Black Fret Wants to Pay You $500 to Play for Workers on Zoom
Nonprofit reimagines the corporate gig in the age of COVID-19
By Kevin Curtin,
11:25AM, Fri. Jun. 12, 2020
“Back to normal” is no longer a realistic marker for American office culture as the COVID-19 health crisis ushers in a work-from-home paradigm shift.
“People have woken up and you can’t put the genie back in the bottle,” says Greg Carter, a local tech consultant who’s also a mandolin player and songwriter. “We’re never going to get away from some level of remote work because it’s so much more productive.”
As such, a certain type of corporate gig – where musicians perform exclusively for the workers of a company – could likewise “Zoom” into a new era. Carter identified that nearly two months ago when he began organizing virtual office performances for the music patronage nonprofit Black Fret, of which he’s a member. That Happy Hour Concert series, tapping three Austin musicians to swap songs in front of an audience of up to 100 corporate workers on digital meeting platforms, has taken off as a popular moral boost companies can provide to their employees.
To date, the program has staged 29 workforce concerts and paid over $40,000 to Austin musicians who’ve been largely out of work because of an industry-wide shutdown. Each artist gets paid a base rate of $500 plus tips, which Carter says have averaged $100-$200 per performer thus far. Repeat performances pay roughly $300 after tips.

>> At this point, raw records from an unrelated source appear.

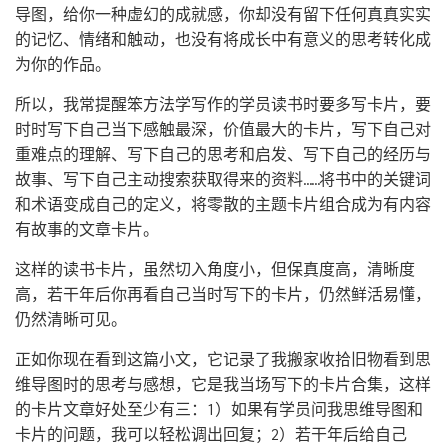
导图，给你一种虚幻的成就感，你却没有留下任何真真实实
的记忆、情绪和触动，也没有将成长中有意义的思考转化成
为你的作品。
所以，我常提醒笨方法学写作的学员读书时要多写卡片，要
时时写下自己当下感触最深，价值最大的卡片，写下自己对
重难点的理解、写下自己的思考和启发、写下自己的经历与
故事、写下自己主动搜索获取得来的资料……将书中的关键词
和术语变成自己的定义，将零散的主题卡片组合成为有内容
有故事的文章卡片。
这样的读书卡片，虽然切入角度小，但保真度高，清晰度
高，若干年后你再看自己当时写下的卡片，仍然鲜活易懂，
仍然清晰可见。
正如你现在看到这篇小文，它记录了我搬家收拾旧物看到思
维导图时的思考与感想，它是我当场写下的卡片合集，这样
的卡片文章好处至少有三：1）如果有学员问我思维导图和
卡片的问题，我可以轻松调出回复；2）若干年后给自己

Corporate clients pay the organization $500 per show. A $50,00 grant Black Fret received from the Stand With Austin fund has given them the ability to increase payouts and keep the project going as long as companies keep wanting Austin-sourced entertainment. Carter envisions a prolonged interest in the Happy Hour Concerts.
“I’ve had companies tell me, ‘Forget COVID, I could have used this over the last few years. I have a sales team that’s distributed throughout the U.S. We have to get them together by flying them to a conference so we can get some face time.
“’This could be a way to get our team together,’” he relays.
Tony Kamel, singer and guitarist for local Grammy-nominated bluegrass quartet Wood & Wire, has played several of Black Fret’s Happy Hour Concerts and sees it as a viable opportunity for musicians.
“It’s really relieved a portion of financial stress,” he offers. “That’s great money for one gig from your house that takes an hour and the people are really generous."
Kamel says his favorite element of the shows are getting to see other Austin musicians, who he’d heard of but never seen before, perform. He also notes it just feels good to play music right now in front of visible audience.
“On a livestream, it’s a little strange not to hear or see a reaction. They come in the form of Facebook or Instagram comments,” he says. “It’s nice to hear actually audible reactions and get a little bit of feedback. In some cases, the people I played for are from all over the world, including people in India and Europe.”
Matt Ott, co-founder of Black Fret, says multiple musicians taking part in the happy hour shows have also expressed how good it felt to be back in front of an audience.
“That the most wonderful reaction, musicians who’ve said it’s amazing hearing applause again,” he says.
Artists who’ve taken part in the series include Sir Woman, Henry Invisible, BettySoo, Kevin Russell, and Miles Zuniga.
Ott says performance slots are open to anyone, not just artists who’ve participated in the Black Fret grant program. Interested musicians can register at AustinTexasMusicians.com and, when signing up, select the option about making yourself available to a digital income opportunity.
The Black Fret model, in which members pay annual dues that are pooled and allocated to bands and artists in the form of large grants, continues to exists as a unique bridge between musicians and the business world. This project exemplifies that since Carter and other Black Fret members have sourced the concert clients via word-of-mouth through their own professional networks nationwide. Now, they’re looking for more businesses to step up and take part in the concerts. They can get involved by reaching out at HappyHourConcert@gmail.com
“When life does get ‘back to normal,’ let’s send these musicians up to Dell and have them play in the area when these people work,” says Ott. “Until then, we’re going to have fun with this and get musicians paid. If it becomes a new revenue stream for musicians, that’s a win.”